Bonn International From Bethlehem to Bonn, several places she calls home

Bonn · Bethlehem in the West Bank, Neuburg on the Danube and Carl-Duisberg-Strasse in Bonn-Dransdorf are three places that Rania Al-Kathib (40) calls home. She always finds an entry to new worlds through people.

 Rania Al-Kathib on the headscarf issue: "We need to stop accepting patriarchal structures where men tell women what to wear."

Rania Al-Kathib on the headscarf issue: "We need to stop accepting patriarchal structures where men tell women what to wear."

Foto: Stefan Hermes

Bethlehem on the West Bank, Neuburg on the Danube and the settlement on Carl-Duisberg-Strasse in Dransdorf are three places that Rania Al-Kathib (40) calls home. The places mark her life's journey: she chose Bethlehem as the place of origin of her parents, because they came from Palestine, but fled to Lebanon as children in 1948. "In Bethlehem, people greeted me with the words, the daughter of the city returns. With that, they made Bethlehem my home," says Al-Kathib, who tries to visit Palestine once a year. She was born the youngest of eight children in a refugee camp in Neuburg, Upper Bavaria, where she spent the first four years of her life.

Across the street from the refugee center, the 40-year-old attended the town's high school. After graduating from high school, she began a dual study program at Deutsche Post DHL Group at the age of 19. "Neuburg, like Bonn now, has become a home for me because I was able to take with me some good childhood memories from there," she says. As a graduate with a degree in business, she joined the company's headquarters in Bonn in 2005. Since then, she has lived in Dransdorf, on "an island of the fortunate ones," she says, laughing. "The people who live above, below and next to me make it easy for me to feel the place is a home." There's also a lot of Rhenish cheerfulness that comes from her landlords, she adds. That's a side of Bonn that she has "totally grown to love." On top of that, she adds, is the internationality of the city. "I think the whole world comes together in Bonn.”

In the summer of 2021, Al-Kathib married Salim Awali (35), whom she had met during one of her projects in Benin. The newlyweds then went on a short get-to-know-you trip through Germany. Asked if he had seen a city more beautiful than Bonn, Awali replied in the negative. "We have nature and city here, we have a river and the mountains," Al-Kathib quotes her husband, who now also seems to have found another home in Bonn.

"And for me, maybe now Benin will be added as a new home," Al-Kathib says. "I like the country and the people. For me, it's always first and foremost the encounters with people that are decisive." It is through people that she finds an entry to new worlds.

Encounters as currency

Al-Kathib says she has long since ceased to feel that she is "sitting between two chairs" with her national identities. She considers it a privilege to choose which chair she wants to sit on. "And - to stay with the image: I can also lie across both chairs." One insight she's eager to pass on to the young people she works with: "You don't have to choose." There are as many right paths as there are souls in the world, she says. The 40-year-old finds her own multicultural family very enriching. Through her two sisters and five brothers, she has sisters-in-law and brothers-in-law from Afghanistan and Thailand. "The people I meet are my currency," says the Bonn native.

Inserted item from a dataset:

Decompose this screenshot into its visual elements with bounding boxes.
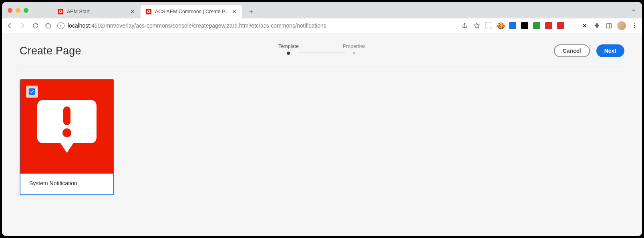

This is a currency that Al-Kathib seems to work with successfully: There is hardly a person she meets in the cafeteria of the Post Tower with whom she does not exchange a friendly word. Even at the international level, she says, it is these interactions that fulfill her and - she adds thoughtfully - complete her. Perhaps we all need a little capacity to accept more from others. "That's more important than ever right now," she says. She's always jumping back and forth on different levels, trying to understand what togetherness is all about. In the here and now, and also from a higher perspective.

Interaction with people especially important in times of crisis

"I am grateful for what I can learn for myself through meetings with people from all over the world," she says. In the current crises of pandemic and war, her constant striving to understand people in their actions leads her to say that we all need each other more than ever. Because otherwise things will not end well. A smile can be helpful on a small scale, an interaction with or advice for a friend, but also the question for oneself of what role and responsibility one has in and for this world.

Al-Kathib is able to respond to this challenge in her day-to-day work as a senior expert in corporate citizenship by coordinating the voluntary social commitment of more than 100,000 Post employees worldwide. Al-Kathib also promotes and supports civic engagement through the "Heroes Wanted" organization she created.